Let $\kappa$ be a cardinal and let $\textrm{Grph}(\kappa)$ be the set of graphs $G = (V,E)$ such that $V \subseteq \kappa$ and $E \subseteq \mathcal{P}_2(V) := \{\{a,b\} \subseteq V: a\neq b\}$.
We define a pre-ordering relation $\to$ on $\text{Grph}(\kappa)$ by \begin{eqnarray}G\to H :\Leftrightarrow \textrm{ there is a graph homomorphism } f:G\to H.\end{eqnarray}
We write $G \leftrightarrow H$ if $G\to H$ and $H\to G$. Note that $\leftrightarrow$ is an equivalence relation and call the equivalence classes the homomorphism equivalence (hom-eq) classes.
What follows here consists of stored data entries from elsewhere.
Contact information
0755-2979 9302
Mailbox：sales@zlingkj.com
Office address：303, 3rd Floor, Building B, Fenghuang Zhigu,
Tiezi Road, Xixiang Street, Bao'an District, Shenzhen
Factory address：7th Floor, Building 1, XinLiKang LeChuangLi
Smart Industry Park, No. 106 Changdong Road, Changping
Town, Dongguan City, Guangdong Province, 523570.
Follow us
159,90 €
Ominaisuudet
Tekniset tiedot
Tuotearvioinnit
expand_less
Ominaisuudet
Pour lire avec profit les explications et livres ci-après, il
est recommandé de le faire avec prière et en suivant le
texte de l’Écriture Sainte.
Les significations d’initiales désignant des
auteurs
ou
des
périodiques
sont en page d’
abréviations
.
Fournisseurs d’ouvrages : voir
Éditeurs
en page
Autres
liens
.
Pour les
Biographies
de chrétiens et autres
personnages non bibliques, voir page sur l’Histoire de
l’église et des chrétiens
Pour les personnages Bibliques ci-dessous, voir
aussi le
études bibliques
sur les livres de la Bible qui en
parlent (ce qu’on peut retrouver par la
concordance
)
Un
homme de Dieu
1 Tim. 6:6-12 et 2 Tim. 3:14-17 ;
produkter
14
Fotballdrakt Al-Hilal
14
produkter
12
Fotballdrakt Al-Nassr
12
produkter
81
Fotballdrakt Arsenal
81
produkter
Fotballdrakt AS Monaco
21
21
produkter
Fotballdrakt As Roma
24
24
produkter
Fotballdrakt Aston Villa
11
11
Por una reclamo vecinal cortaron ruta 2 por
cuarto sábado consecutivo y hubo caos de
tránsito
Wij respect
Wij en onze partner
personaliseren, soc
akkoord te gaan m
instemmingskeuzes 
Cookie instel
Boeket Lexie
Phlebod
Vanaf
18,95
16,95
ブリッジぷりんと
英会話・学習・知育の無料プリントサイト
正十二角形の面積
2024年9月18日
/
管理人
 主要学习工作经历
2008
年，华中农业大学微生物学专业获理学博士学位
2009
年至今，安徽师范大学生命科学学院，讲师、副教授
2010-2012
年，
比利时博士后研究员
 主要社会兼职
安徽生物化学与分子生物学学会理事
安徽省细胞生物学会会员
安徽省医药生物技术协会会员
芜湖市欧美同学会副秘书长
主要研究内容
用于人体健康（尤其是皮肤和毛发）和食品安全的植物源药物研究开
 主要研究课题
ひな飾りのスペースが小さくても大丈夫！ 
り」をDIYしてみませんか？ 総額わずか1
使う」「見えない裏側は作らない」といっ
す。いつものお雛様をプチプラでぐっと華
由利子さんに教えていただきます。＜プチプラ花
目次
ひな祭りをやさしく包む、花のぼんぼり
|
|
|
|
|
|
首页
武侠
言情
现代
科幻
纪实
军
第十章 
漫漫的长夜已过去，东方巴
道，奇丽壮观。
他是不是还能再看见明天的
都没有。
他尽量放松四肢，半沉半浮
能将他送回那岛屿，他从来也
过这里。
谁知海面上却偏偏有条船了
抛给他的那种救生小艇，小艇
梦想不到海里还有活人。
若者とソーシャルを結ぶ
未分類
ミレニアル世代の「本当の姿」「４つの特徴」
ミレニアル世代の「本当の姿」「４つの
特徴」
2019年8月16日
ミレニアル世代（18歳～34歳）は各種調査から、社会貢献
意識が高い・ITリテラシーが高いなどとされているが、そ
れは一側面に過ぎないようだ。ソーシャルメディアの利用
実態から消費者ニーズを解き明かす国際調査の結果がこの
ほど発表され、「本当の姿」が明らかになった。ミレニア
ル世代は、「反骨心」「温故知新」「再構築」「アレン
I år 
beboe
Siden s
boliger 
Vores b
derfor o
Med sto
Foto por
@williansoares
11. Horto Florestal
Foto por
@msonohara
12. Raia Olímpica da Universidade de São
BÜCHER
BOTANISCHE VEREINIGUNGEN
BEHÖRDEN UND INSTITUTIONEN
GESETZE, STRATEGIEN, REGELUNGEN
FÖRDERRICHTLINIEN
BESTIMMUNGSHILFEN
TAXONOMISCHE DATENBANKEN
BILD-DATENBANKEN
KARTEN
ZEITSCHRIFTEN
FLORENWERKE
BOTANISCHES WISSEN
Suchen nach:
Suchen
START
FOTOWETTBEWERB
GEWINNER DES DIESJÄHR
For finite $\kappa$ the following statements can be proved (see Propositions 2.1. and 2.2. of this):
- Every hom-eq class contains a unique (up to isomorphism) element of smallest cardinality, called the core of that hom-eq class;
- If $G$ is a core of a hom-eq class, then every graph homomorphism $f:G\to G$ is an isomorphism.
Do these statements stay valid in $\textrm{Grph}(\kappa)$ for infinite $\kappa$?